SOURCE RECORDS –
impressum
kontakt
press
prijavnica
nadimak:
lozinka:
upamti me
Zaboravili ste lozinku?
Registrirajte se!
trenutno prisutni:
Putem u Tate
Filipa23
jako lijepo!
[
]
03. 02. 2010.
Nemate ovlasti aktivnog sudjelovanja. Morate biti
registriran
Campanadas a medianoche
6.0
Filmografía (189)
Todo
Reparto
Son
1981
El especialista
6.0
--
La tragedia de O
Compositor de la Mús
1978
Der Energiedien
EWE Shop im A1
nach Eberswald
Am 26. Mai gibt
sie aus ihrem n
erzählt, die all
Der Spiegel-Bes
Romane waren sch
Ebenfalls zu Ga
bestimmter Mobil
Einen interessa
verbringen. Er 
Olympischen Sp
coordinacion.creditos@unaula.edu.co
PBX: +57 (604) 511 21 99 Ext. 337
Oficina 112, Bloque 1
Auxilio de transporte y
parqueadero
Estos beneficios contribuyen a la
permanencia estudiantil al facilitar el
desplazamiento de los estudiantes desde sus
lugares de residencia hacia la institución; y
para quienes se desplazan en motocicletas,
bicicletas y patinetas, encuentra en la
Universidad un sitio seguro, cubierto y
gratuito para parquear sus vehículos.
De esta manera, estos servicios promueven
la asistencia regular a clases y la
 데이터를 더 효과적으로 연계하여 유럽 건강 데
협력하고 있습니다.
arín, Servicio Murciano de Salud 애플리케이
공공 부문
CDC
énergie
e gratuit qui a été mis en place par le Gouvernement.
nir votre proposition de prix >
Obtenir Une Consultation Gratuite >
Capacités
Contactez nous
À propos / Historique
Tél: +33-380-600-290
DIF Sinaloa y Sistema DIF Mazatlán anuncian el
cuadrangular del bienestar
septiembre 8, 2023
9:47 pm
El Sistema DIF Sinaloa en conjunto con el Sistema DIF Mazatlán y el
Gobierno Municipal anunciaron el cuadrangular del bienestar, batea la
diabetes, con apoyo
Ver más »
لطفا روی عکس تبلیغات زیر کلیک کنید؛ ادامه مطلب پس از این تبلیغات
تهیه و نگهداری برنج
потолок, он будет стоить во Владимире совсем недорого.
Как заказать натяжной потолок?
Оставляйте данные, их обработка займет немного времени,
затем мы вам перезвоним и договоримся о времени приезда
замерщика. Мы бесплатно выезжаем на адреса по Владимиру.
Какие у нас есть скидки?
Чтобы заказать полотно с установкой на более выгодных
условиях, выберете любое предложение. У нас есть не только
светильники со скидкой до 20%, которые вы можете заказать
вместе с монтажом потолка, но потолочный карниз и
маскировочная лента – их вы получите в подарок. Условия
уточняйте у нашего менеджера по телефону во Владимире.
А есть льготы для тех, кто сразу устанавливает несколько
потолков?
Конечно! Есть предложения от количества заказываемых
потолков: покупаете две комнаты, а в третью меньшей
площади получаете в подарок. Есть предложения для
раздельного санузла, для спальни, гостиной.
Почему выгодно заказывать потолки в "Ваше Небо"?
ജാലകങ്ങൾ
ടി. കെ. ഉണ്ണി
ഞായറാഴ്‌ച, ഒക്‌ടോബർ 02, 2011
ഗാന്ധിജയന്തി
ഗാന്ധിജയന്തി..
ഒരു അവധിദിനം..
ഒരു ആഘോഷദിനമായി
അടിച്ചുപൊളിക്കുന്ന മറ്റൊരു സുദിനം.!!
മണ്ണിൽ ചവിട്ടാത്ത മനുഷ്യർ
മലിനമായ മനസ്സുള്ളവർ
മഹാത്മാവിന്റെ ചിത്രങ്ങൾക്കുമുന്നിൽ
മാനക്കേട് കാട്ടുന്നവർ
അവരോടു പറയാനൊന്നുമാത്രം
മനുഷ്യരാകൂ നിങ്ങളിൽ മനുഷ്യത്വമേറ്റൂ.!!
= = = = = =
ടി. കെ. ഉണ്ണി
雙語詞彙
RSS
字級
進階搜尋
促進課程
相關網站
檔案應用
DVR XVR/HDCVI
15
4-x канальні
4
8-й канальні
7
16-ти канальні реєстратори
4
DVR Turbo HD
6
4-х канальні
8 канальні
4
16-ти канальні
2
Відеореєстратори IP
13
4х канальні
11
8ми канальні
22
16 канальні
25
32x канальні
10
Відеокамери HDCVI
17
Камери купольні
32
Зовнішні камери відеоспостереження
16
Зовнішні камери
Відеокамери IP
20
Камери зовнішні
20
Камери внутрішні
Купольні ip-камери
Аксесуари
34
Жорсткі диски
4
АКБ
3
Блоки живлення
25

EXERCISE REQUIREMENTS –
From the entries above, copy out every line where the string "потолок" appears.

YOUR RESPONSE –
потолок, он будет стоить во Владимире совсем недорого.
Как заказать натяжной потолок?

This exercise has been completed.